I would not assume KV-related optimizations are fully reliable just because they exist in a settings panel.
Problem: broken KV cache state causes 0% prompt stalls
If the prompt sits at 0%, I would treat runtime cache state as suspicious immediately.
My default response is:
- stop the run
- disable Unified KV Cache
- retry with a much smaller prompt
- verify the model is healthy again before doing anything larger
Problem: Gemma leaks think tags
This is real and it matters.
In an agent loop, think-tag leakage can break parsing, pollute tool output, and waste context.
Problem: Gemma shared KV is not something I would rely on here
For the LM Studio runtime I was testing, shared KV for Gemma was not something I could treat as usable.
If that is part of your mental model for why the setup should be fast or stable, remove that assumption first.
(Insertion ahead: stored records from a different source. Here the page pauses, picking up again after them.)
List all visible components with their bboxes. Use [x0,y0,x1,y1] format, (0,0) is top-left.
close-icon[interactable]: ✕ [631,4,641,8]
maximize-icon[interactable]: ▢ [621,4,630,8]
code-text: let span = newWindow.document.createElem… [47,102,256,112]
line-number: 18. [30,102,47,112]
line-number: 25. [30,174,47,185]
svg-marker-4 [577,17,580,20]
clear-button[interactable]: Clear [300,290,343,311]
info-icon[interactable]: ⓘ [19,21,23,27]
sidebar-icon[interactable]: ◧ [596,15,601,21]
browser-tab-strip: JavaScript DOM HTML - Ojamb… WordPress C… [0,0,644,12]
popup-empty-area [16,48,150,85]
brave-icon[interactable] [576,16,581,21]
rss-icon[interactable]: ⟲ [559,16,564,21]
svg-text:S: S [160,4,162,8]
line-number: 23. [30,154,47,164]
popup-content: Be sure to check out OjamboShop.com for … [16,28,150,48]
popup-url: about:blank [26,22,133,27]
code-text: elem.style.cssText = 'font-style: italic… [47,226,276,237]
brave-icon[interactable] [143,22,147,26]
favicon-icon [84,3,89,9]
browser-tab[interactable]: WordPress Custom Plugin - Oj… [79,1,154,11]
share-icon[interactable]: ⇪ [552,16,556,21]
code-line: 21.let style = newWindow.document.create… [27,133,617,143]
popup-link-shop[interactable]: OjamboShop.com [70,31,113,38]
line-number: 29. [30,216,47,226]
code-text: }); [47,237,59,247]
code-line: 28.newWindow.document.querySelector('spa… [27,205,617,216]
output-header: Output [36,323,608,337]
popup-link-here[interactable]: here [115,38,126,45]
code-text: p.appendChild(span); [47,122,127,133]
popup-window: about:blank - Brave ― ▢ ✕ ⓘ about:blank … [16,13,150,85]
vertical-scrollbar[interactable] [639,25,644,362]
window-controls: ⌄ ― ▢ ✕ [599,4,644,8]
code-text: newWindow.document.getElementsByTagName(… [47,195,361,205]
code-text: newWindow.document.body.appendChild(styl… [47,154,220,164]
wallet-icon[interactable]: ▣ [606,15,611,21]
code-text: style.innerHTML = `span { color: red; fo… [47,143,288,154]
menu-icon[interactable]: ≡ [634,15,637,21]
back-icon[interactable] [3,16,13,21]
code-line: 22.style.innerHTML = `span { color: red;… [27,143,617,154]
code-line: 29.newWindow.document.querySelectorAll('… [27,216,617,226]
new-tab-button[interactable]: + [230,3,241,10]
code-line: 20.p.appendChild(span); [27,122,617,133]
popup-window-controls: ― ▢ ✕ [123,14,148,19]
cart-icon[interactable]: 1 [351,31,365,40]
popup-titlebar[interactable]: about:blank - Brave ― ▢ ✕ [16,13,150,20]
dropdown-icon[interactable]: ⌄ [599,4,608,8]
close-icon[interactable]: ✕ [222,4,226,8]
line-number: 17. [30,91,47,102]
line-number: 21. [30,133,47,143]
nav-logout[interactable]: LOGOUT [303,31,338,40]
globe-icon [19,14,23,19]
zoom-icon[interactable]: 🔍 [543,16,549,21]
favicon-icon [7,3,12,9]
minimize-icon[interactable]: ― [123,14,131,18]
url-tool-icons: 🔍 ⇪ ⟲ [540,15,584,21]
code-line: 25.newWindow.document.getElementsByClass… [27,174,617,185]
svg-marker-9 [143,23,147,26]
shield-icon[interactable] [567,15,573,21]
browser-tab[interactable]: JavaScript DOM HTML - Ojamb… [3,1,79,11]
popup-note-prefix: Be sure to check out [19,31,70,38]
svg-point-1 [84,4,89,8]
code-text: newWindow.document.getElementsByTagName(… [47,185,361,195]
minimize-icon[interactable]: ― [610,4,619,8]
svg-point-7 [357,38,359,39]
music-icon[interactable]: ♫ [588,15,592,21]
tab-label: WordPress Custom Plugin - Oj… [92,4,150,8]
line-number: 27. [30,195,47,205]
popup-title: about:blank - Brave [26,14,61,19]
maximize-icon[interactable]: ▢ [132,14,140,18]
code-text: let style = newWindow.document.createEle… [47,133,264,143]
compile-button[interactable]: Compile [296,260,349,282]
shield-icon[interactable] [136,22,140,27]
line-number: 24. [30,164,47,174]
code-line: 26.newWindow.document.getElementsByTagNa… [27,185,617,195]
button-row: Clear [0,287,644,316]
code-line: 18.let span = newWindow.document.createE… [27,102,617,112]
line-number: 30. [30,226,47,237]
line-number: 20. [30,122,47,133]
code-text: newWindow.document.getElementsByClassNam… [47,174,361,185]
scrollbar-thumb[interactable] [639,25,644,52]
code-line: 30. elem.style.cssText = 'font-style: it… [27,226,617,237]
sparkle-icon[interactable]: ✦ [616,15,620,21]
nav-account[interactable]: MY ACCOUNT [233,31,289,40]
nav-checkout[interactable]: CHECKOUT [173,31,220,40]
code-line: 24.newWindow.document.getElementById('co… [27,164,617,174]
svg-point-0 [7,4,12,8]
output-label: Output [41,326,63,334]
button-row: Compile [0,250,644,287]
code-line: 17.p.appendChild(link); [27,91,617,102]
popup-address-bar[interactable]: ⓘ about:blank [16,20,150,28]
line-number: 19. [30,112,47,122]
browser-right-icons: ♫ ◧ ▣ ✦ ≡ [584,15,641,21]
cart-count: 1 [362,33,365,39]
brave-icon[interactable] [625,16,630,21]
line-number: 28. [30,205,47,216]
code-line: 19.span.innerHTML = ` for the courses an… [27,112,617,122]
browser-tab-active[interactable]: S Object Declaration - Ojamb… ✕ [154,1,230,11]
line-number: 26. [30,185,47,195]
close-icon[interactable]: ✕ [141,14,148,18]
Concrete error text worth recognizing
One runtime error I hit looked like this:
1
2
Error: Error in iterating prediction stream:
NotImplementedError: RotatingKVCache Quantization NYI
That is useful because it tells you this is not a “maybe I should rewrite my prompt” situation.
It points to a runtime capability gap.
Troubleshooting checklist
If the whole setup is failing, I would check things in this order:
- Is LM Studio actually serving on
127.0.0.1:1234? - Does
curl http://127.0.0.1:1234/v1/modelswork? - Does the client model ID exactly match what LM Studio exposes?
- Is the client expecting a different OpenAI compatibility mode than the provider config uses?
- Is shared KV part of the setup assumptions?
- Is Unified KV Cache making things worse?
- Is the prompt too large before the actual task even starts?
- Is Gemma leaking think tags into output the harness expects to parse cleanly?
That order has saved me time because it forces me to debug the runtime before I start rewriting prompts for no reason.
What I would do first on a fresh machine
If I had to set this up again from zero, I would keep it boring:
- Start LM Studio.
- Load one model that fits comfortably.
- Confirm
curl http://127.0.0.1:1234/v1/modelsworks. - Disable Unified KV Cache.
- Set context length manually.
- Wire one client into the endpoint.
- Test with one tiny task.
- Only then move to bigger prompts or more capable models.
That sounds conservative. It is also much faster than trying to brute-force your way through three problems at once.
Final note
The biggest trap in local agent setup is mixing all the variables together.
Do not debug:
- a new model
- a large prompt
- a new harness
- a new cache setting
- and a new client config
all at the same time.
Make the stack boring first. Then make it ambitious.